DESI-rapport laat groei zien in EU breedband, digitale vaardigheden lopen achter

News General Europe 12 JUN 2020
DESI-rapport laat groei zien in EU breedband, digitale vaardigheden lopen achter

 In de Europese Unie en het verenigd Koninkrijk kan nu 44 procent van de huishoudens gigabit vast breedband ontvangen. Maar slechts 26 procent abonneert zich op diensten van minimaal 100 Mbps, blijkt uit de nieuwste Digital Economy and Society Index (DESI) van de Europese Commissie. Uit het rapport over 2019 komt verder dat veel landen nog steeds achterlopen met 5G-ontwikkeling en dat er meer werk moet worden verzet om de digitale vaardigheden te verbeteren.

In 2019 was in 86 procent van de huishoudens snel breedband van minimaal 30 Mbps beschikbaar, tegenover 79 procent twee jaar eerder dankzij de uitbreiding van zowel VDSL- als FTTP-dekking. Nederland heeft het hoogste percentage huishoudens met vast internet, Finland veruit het laagste. Ongeveer 96 procent van de huishoudens had ook toegang tot 4G-netwerken, vergeleken met 91 procent in 2017, en het rapport schat dat de penetratie van mobiel breedband nu meer is dan 100 procent van het aantal inwoners.

Een op de tien huishoudens op het platteland zonder vast breedband

Landelijke dekking blijft een probleem: ongeveer een op de tien huishoudens heeft geen toegang tot vast breedband en meer dan vier op de tien huishoudens komen niet boven de 30 Mbps. De rurale dekking is vooral een probleem in Oost-Europa, in landen als Polen, Litouwen, Roemenië en Slowakije. Deze landen scoren ook lager in de penetratie van vast breedband te hebben, net als Italië en Bulgarije. Landen als Finland en Italië compenseren dat met draadloze netwerken. 

Op het gebied van netwerken met zeer hoge capaciteit, waaronder FTTP- en Docsis 3.1-netwerken met gigabitsnelheden, doet Malta het het beste met 100 procent homes-passed, gevolgd door Denemarken en Luxemburg met meer dan 90 procent.
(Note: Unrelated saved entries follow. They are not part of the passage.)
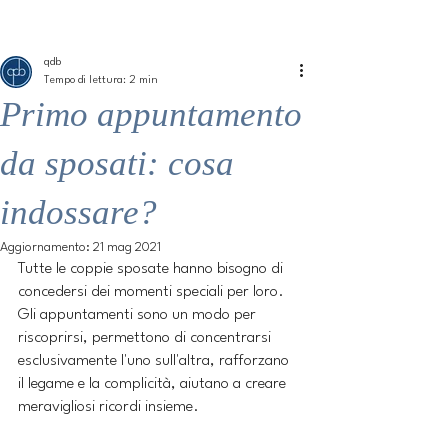
ME
QUALCOSAdiBLU
NU
qdb
Tempo di lettura: 2 min
Primo appuntamento
da sposati: cosa
indossare?
Aggiornamento:
21 mag 2021
Tutte le coppie sposate hanno bisogno di 
concedersi dei momenti speciali per loro. 
Gli appuntamenti sono un modo per 
riscoprirsi, permettono di concentrarsi 
esclusivamente l'uno sull'altra, rafforzano 
il legame e la complicità, aiutano a creare 
meravigliosi ricordi insieme.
Griekenland (7%), het VK en Cyprus (beide 10%) presteren in dit opzicht het slechtst. Oostenrijk, Ierland en Tsjechië komen tot minder dan 30 procent, Italië 30 procent en Duitsland maar 33 procent.
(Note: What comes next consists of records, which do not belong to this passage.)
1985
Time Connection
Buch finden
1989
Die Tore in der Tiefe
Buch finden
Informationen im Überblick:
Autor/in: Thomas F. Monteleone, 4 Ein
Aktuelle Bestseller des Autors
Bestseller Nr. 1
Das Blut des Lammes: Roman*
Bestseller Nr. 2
11 landen zonder 5G-spectrum

Het DESI-rapport bevat ook een ‘5G-Readiness’ score, gebaseerd op de hoeveelheid spectrum die wordt afgegeven in de drie door de EU geïdentificeerde pioniersbanden. Dit toont aan dat Duitsland en Finland vanaf maart 2020 het verst zijn gekomen, met 65 procent van de toegekende frequenties, terwijl Italië en Hongarije rond 60 procent lagen. Nederland scoort hier nul procent, maar er komt wel een veiling aan. In totaal hadden 17 landen in de EU spectrum voor 5G toegekend, wat betekent dat verschillende het moeilijk zouden kunnen hebben om de einddata voor eind 2020 te halen.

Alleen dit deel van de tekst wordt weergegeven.